Como não tem condições objetivas de livrar-se da armadilha por ele mesmo criada, Cavallo culpa o Brasil pelos infortúnios da Argentina. Há três meses, na reunião anual da Associação dos Bancos da Argentina, afirmou, numa alusão direta ao Brasil, que o país que desvaloriza a sua moeda rouba os seus vizinhos. Agora, num encontro com empresários, o ministro da Economia criticou a "política de desvalorização" do governo brasileiro e, murchando as orelhas, desferiu o coice, afirmando, em tom de ultimato, que "ou o Brasil muda sua estratégia e defende a poupança de seu povo, ou vamos ter de repensar nosso esquema de integração".
O homem que acaba de determinar um corte de 13% nos salários dos servidores públicos e dos aposentados tem a ousadia de dizer que "se o Brasil continuar com a política de redução de salários e aposentadorias via desvalorização, o povo argentino não continuará a ver com agrado a parceria com esse país".
Graças a essa parceria, que há tempos o ministro Domingo Cavallo diz ser indesejada e inconveniente, desde 1995 a Argentina vem obtendo superávits comerciais que têm impedido o agravamento da crise cambial daquele país. No ano passado, apesar das desvalorizações que Cavallo tão duramente condena, o superávit foi de US$ 610 milhões. Este ano, já passa dos US$ 700 milhões e deverá bater a marca do bilhão.

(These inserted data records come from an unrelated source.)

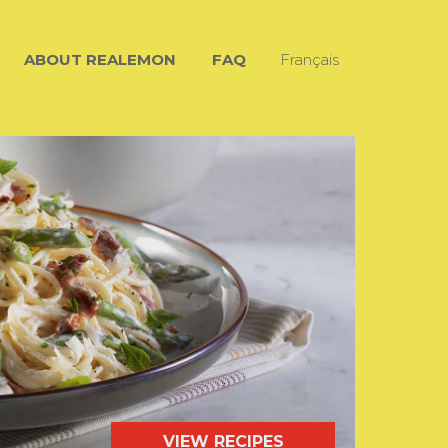
ABOUT REALEMON
FAQ
Français
VIEW RECIPES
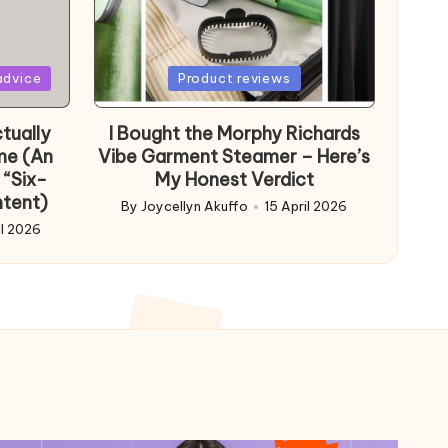
Posted
advice
Product reviews
in
tually
I Bought the Morphy Richards
me (An
Vibe Garment Steamer – Here’s
 “Six-
My Honest Verdict
ntent)
By
Joycellyn Akuffo
15 April 2026
Posted
il 2026
by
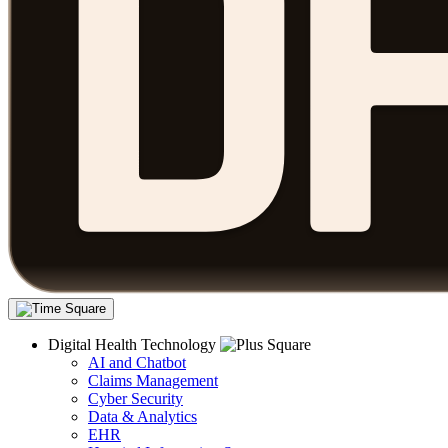
Digital Health Technology
AI and Chatbot
Claims Management
Cyber Security
Data & Analytics
EHR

Graças a essa parceria, o Brasil absorve mais de 25% das exportações argentinas, em grande parte comprando trigo, petróleo e veículos, produtos que poderiam ser adquiridos em outras praças, seguramente em melhores condições, não fosse a determinação política do Brasil de manter o Mercosul e de não contribuir para o colapso da economia do país vizinho.
Cavallo não perde oportunidade para fazer o Brasil de bode expiatório porque não pode sair da camisa-de-força do câmbio fixo, não consegue reverter as sombrias perspectivas que cercam a economia argentina e, sobretudo, porque não admite que naufraguem as suas ambições políticas de se tornar o próximo ocupante da Casa Rosada.
Daí agredir sistematicamente o Brasil, atropelando a verdade sem maiores cerimônias. Desta vez, além de confirmar que é um "casca-grossa", perdeu o senso do ridículo ao atribuir ao governo brasileiro uma "política de desvalorização" cambial, como se a grande desvalorização do real não estivesse afligindo o governo brasileiro tanto ou mais que o argentino.
Tem razão o presidente Fernando Henrique ao dizer que Cavallo "passou dos limites" - limites do bom senso e da boa educação.
O governo brasileiro também não é ingênuo a ponto de não perceber o que está por trás da proposta de Cavallo de estabelecer, entre os dois países e no quadro da coordenação macroeconômica do Mercosul, "bandas de distanciamento máximo entre as moedas". Estando o peso atrelado à paridade com o dólar, essa banda nada mais seria que a quebra do regime de câmbio flexível, ou seja, Cavallo quer que o Brasil adote o mesmo sistema que tem impedido a recuperação argentina.
Só em um ponto o ministro Domingo Cavallo tem razão. Se o relacionamento especial entre os dois países é tão penoso para a Argentina, chegou mesmo o momento de revê-lo, não se afastando a hipótese de, livre dos compromissos do Mercosul, o Brasil procurar em outras partes parceiros comerciais menos hostis. É isso o que deseja o presidente Fernando de la Rúa?